• [What you need to do]
Your job is to set down the stretch of entries that opens with the line containing "來源：中央廣電總台國際在線" and closes with the line containing "yang ia anggap unik dan membuat". Keep both end lines, copy each exactly, and add nothing.

══ Dataset entries ══

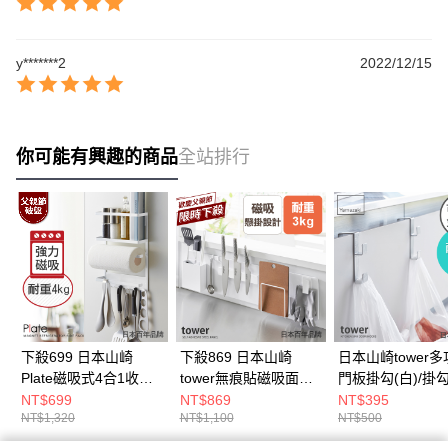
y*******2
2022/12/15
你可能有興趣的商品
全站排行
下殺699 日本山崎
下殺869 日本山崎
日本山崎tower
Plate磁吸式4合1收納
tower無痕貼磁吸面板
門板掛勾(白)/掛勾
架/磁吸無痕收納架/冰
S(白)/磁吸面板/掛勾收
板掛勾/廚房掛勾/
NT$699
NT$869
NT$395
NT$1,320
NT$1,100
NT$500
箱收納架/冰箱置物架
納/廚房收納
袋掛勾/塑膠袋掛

═══
══ Dataset entries ══

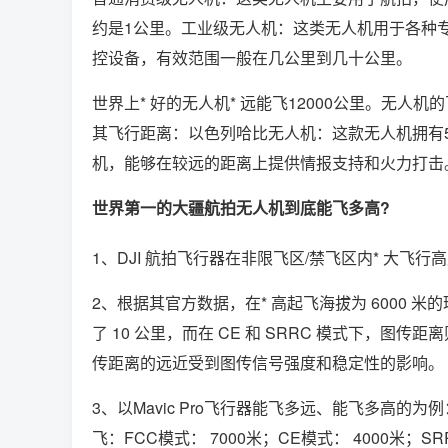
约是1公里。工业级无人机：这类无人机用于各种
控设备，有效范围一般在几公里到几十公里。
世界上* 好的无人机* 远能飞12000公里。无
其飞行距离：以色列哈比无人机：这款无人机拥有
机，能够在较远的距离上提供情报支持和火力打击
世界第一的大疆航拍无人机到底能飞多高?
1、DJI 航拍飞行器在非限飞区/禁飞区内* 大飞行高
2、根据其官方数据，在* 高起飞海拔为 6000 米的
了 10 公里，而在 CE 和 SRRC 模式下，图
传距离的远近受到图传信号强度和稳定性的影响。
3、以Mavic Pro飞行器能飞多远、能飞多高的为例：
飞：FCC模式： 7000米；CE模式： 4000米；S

═══
══ Dataset entries ══

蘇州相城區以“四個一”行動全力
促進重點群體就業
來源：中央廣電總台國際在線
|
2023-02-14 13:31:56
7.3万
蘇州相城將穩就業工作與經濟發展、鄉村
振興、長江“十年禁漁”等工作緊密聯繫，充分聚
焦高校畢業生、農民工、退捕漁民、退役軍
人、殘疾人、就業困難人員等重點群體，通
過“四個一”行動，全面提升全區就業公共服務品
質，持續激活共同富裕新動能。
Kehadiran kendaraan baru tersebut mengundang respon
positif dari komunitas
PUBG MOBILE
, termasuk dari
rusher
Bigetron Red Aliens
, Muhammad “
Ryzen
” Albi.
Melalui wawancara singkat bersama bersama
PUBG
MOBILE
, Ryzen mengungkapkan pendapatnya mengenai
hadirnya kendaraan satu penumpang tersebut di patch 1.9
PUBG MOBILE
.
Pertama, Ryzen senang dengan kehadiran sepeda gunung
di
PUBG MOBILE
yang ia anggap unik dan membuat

═══

• [Solution to the problem]
來源：中央廣電總台國際在線
|
2023-02-14 13:31:56
7.3万
蘇州相城將穩就業工作與經濟發展、鄉村
振興、長江“十年禁漁”等工作緊密聯繫，充分聚
焦高校畢業生、農民工、退捕漁民、退役軍
人、殘疾人、就業困難人員等重點群體，通
過“四個一”行動，全面提升全區就業公共服務品
質，持續激活共同富裕新動能。
Kehadiran kendaraan baru tersebut mengundang respon
positif dari komunitas
PUBG MOBILE
, termasuk dari
rusher
Bigetron Red Aliens
, Muhammad “
Ryzen
” Albi.
Melalui wawancara singkat bersama bersama
PUBG
MOBILE
, Ryzen mengungkapkan pendapatnya mengenai
hadirnya kendaraan satu penumpang tersebut di patch 1.9
PUBG MOBILE
.
Pertama, Ryzen senang dengan kehadiran sepeda gunung
di
PUBG MOBILE
yang ia anggap unik dan membuat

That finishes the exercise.